By Alex Berkman
About this time last year, Byram Hills students and parents were informed that for the year of 2020, standardized testing would look significantly different. Namely, all AP exams would take place on a virtual platform and would be modified to accommodate some of the challenges students faced during the spring by shortening the test itself and the materials covered by it. I must admit, this was a tremendous relief for me, as I imagine it was for my peers, who were naturally unable to learn as effectively during “E-Learning.” Likewise, learning this year has been nothing close to ordinary. Byram Hills has employed a hybrid model, in which students go into school for half the week and learn from home for the other half. Notably, though, we have seen many students choose to remain virtual full time. The school has also switched to a block schedule, meaning that students only have a particular class three times a week instead of four to five. Therefore, while students are certainly receiving a more hands-on experience than last spring, the question remains whether this style of learning will have us fully prepared for standardized testing in 2021.
Recognizing that the pandemic has changed the way many teachers deliver instruction and students learn, the College Board has developed a unique plan to administer exams. Specifically, there will be three testing dates for each subject between early May and mid-June. ‘Administration 1’ will take place in early May and include traditional, full-length paper and pencil exams, administered in school, for all subjects. ‘Administration 2’ will take place in mid-late May and include half of the subjects on paper and pencil, administered in school, and the other on half on computers, taking full-length digital exams. And lastly, for ‘Administration 3’, which takes place in early June, most subjects are full-length digital exams only, administered in school or taken at home.

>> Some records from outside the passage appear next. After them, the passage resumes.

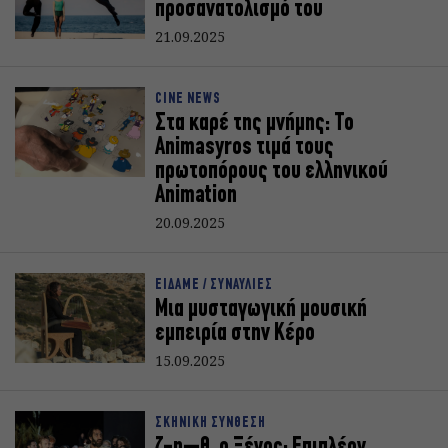
προσανατολισμό του
21.09.2025
CINE NEWS
Στα καρέ της μνήμης: Το
Animasyros τιμά τους
πρωτοπόρους του ελληνικού
Animation
20.09.2025
ΕΙΔΑΜΕ / ΣΥΝΑΥΛΙΕΣ
Μια μυσταγωγική μουσική
εμπειρία στην Κέρο
15.09.2025
ΣΚΗΝΙΚΗ ΣΥΝΘΕΣΗ
ζ-η–θ, ο Ξένος: Επιπλέον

Recently, Byram Hills made a decision regarding which of the three exam slots students will take part in. After surveying students and teachers about their personal preferences, the BHHS administration opted for the second date (between May 18 and May 28). Some exams will be taken on a virtual platform at home, while others will be taken in school with a pencil and paper. Notably, unlike last year, these exams will all be full-length. As you may expect, the idea of taking the exam on a computer has received mixed reactions. While some anticipate that at-home tests will promote a more relaxed test-taking experience, others fear that they may actually be too laid back. Junior Owen Kirkwood is specifically concerned that “at home, [he] can get distracted easier” and that “[he] will not be able to get the real in-person testing experience that drives [him] to focus.”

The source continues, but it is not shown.